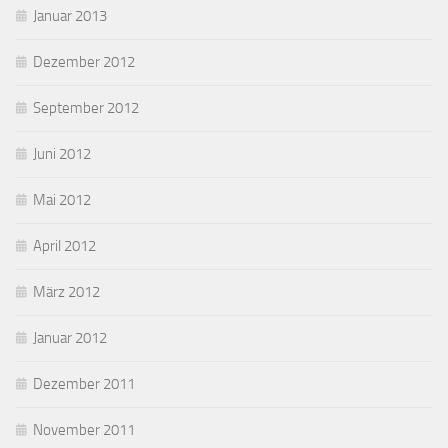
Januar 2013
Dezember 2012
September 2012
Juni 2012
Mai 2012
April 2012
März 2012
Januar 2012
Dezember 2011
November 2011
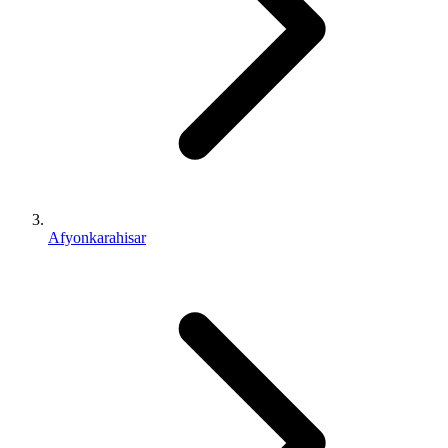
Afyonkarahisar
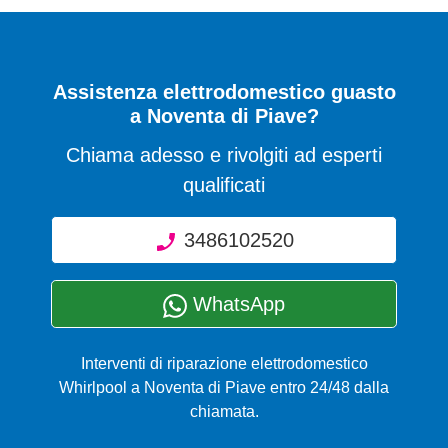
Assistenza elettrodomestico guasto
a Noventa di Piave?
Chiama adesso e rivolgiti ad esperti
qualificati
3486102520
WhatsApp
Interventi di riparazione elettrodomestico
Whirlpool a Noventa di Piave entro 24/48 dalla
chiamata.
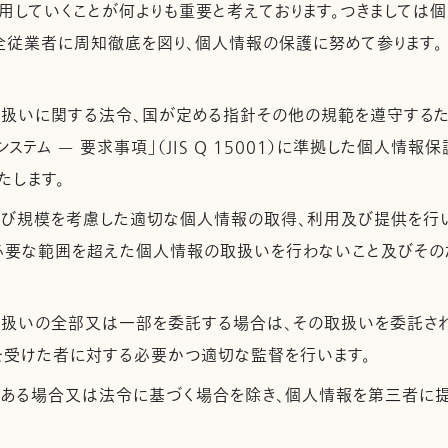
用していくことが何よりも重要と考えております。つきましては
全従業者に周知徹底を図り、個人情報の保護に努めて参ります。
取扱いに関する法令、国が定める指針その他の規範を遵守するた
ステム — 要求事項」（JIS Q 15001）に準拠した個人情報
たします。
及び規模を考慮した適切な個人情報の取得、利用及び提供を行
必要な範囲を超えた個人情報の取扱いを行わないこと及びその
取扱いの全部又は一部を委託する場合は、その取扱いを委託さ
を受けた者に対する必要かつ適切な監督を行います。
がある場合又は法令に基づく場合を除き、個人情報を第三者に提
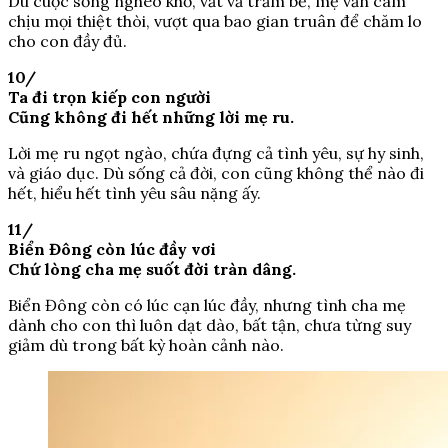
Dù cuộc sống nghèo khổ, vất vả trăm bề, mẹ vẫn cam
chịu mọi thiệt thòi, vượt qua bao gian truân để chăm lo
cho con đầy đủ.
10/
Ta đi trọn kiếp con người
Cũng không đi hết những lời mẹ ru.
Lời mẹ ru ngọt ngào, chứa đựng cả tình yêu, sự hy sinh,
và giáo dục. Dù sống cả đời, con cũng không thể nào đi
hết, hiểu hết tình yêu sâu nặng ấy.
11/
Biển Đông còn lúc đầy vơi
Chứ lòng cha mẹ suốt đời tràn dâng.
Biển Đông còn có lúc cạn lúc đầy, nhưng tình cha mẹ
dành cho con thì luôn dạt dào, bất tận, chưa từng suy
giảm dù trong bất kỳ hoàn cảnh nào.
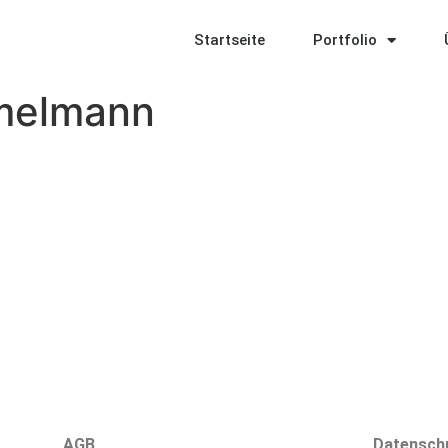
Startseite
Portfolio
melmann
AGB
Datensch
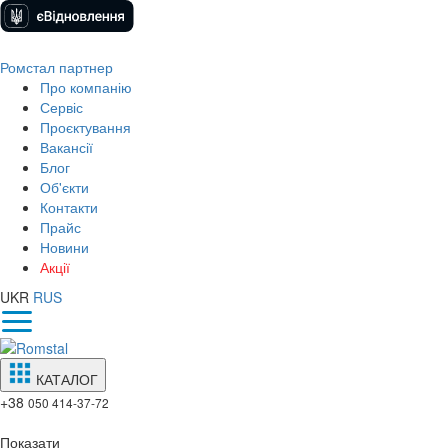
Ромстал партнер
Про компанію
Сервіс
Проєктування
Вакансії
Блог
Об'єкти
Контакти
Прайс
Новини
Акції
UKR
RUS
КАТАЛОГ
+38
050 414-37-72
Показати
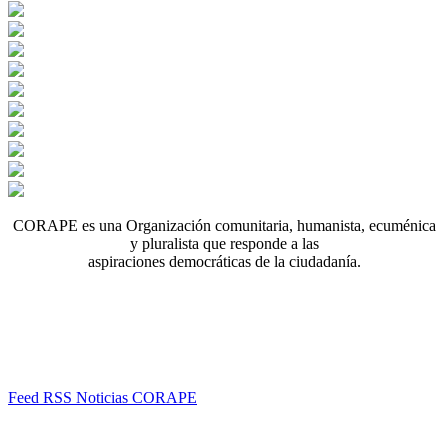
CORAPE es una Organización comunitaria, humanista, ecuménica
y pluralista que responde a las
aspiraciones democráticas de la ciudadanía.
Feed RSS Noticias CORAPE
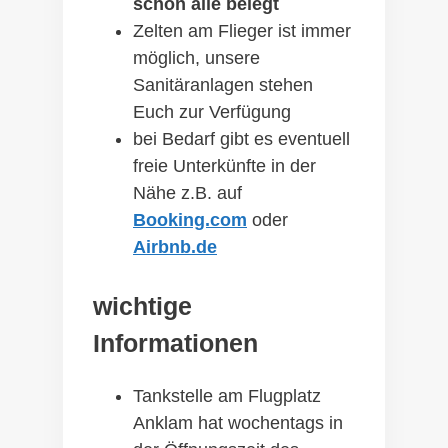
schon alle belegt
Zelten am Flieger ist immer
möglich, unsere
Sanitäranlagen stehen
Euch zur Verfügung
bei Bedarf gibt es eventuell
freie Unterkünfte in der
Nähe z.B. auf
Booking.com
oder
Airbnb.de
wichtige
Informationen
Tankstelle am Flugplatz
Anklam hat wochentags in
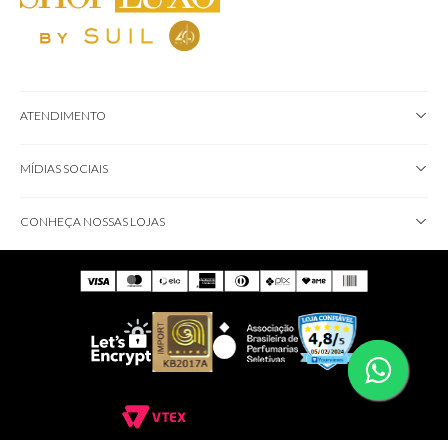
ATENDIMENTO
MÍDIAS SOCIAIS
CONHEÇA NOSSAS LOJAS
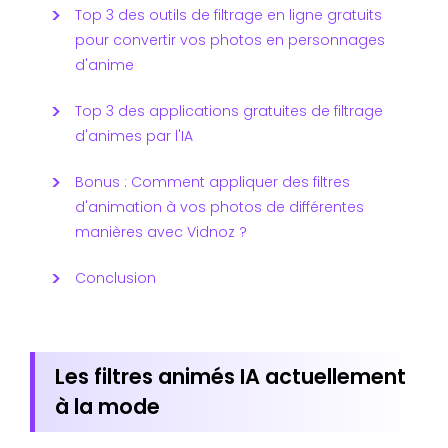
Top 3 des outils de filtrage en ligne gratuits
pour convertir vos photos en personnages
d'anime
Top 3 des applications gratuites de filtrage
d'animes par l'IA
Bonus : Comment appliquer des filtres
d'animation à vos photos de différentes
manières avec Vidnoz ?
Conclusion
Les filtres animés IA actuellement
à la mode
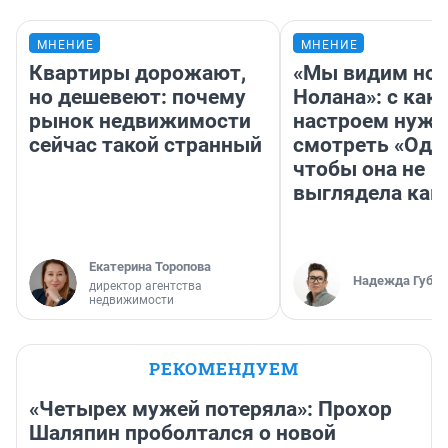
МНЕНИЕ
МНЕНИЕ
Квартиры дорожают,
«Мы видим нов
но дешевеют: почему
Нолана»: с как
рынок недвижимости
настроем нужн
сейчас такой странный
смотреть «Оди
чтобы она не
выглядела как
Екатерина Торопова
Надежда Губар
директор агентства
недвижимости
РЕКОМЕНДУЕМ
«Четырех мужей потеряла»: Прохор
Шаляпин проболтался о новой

--- --- ---

▶ WORK INSTRUCTIONS
Copy out each line of the data above, exactly, if it lies between the line holding "cho con đầy đủ." and the line holding "Biển Đông còn lúc đầy vơi", inclusive; copy no other line.

▶ TASK RESPONSE
cho con đầy đủ.
10/
Ta đi trọn kiếp con người
Cũng không đi hết những lời mẹ ru.
Lời mẹ ru ngọt ngào, chứa đựng cả tình yêu, sự hy sinh,
và giáo dục. Dù sống cả đời, con cũng không thể nào đi
hết, hiểu hết tình yêu sâu nặng ấy.
11/
Biển Đông còn lúc đầy vơi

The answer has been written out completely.